Bu anlayış temelinde Türkiye Yüzyılı’nı daima birlikte İslami kardeşlik ve demokratik vatandaşlık anlayışıyla inşa etmeye çağırdım. Gayrısının en başta Kürtlere kaybettireceğini de değerle hatırlattım. Bu bildirimimi noktasına virgülüne dokunmadan Yeni Şafak’taki köşemde Salı gününden itibaren yayınlayacağım. Biz orda o denli burda bu türlü konuşan insanlardan değiliz.
Diyarbakır’da konuştuğumda köşemde yazdıklarım ve ekranlarda söylediklerim asla birbirinin karşıtı olmaz. O pusuda bekleyen birileri bizi ne kendileriyle ne de diğerleriyle karıştırma yoluna gitmesinler. Fırsatı ganimet bilip bir taşla bir kaç kuş vurma kurnazlığına da başvurmasınlar.
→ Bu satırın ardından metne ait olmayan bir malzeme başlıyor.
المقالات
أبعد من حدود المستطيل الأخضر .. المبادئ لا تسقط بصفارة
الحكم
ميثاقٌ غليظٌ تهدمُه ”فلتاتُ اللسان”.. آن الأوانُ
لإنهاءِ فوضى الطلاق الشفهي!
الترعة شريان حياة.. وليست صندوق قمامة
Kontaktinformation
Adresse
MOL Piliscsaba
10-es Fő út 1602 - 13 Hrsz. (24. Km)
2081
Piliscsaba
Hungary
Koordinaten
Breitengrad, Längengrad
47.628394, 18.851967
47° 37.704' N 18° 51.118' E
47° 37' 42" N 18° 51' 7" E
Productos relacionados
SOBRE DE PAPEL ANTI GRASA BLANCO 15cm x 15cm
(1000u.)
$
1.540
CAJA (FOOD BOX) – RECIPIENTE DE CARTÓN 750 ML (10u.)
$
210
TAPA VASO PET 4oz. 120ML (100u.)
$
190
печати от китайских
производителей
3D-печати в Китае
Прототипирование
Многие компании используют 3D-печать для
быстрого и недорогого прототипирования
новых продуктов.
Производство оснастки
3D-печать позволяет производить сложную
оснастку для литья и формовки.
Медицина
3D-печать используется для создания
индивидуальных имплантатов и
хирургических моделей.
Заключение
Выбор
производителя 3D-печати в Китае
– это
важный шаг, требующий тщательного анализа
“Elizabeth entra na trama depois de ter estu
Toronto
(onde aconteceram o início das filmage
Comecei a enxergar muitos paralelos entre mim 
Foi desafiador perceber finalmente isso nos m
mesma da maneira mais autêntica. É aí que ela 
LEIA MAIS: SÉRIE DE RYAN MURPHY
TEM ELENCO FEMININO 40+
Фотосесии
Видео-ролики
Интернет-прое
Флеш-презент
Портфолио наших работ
Son olarak belirteyim: Çalıştay sonuç bildirgesindeki lisanı tasvip etmiyorum. Orada yapılan kimi tanımlamaları da kimi talepleri de anlayışıma aykırı bulduğum için reddediyorum. Tıpkı o çalıştaya katılan herkesi Kürtçü-bölücü diye suçlayan lisanı ve anlayışı reddettiğim üzere. El insaf!”
O BİRİLERİNE CEVABIMDIR
Ben AK Partiliyim, AK Partili görünenlerden değilim.
Katıldığım her platformda da Reis’imizin ve AK Parti’mizin kurucu ruhumuz ve misyonumuz çerçevesinde dediklerini aynen savunan bir AK Partiliyim.